Spike code / example use cases

Visual editor within a publisher

whitehall spike

You can see our work using a custom library to layer a more visual way of inserting content blocks onto the Whitehall editor here.

Smart Answers

smart answers spike

In this spike we show how adding a service/api layer to get Content Blocks from the Publishing API’s get_content endpoint.

Decision

api high level design

We’d like to move forward with the agreement that Publishing API will be the source of truth for Content Blocks, and we could hypothetically in the future call the API from any alphagov backend, with the potential to experiment with client-side requests.

As a first step, we’ll be looking at the editor experience for Content Blocks, in Whitehall or Mainstream, and look to introduce something like the spike sketches out with a call to Publishing API’s get_content endpoint.

If/when we want to bring in other channels we could revisit how the API is designed.

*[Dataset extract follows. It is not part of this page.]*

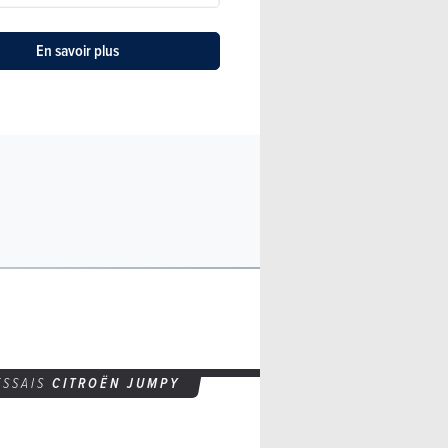
En savoir plus
ESSAIS
CITROËN JUMPY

There’s still a lot of open questions about the implementation, which we would seek to flesh out as we come across concrete use cases, like:

  • The load on API and performance - In a world where Publishing API is serving API requests to more services, including frontends, incidents caused by publishing will be more likely to affect the user experience, and we will need to mitigate this risk.
  • What the developer experience/API contract would look like
  • Any auth issues with opening up the API
  • Whether the work on GraphQL catches up to our implementation - in which case we could use GraphQL to query for Blocks.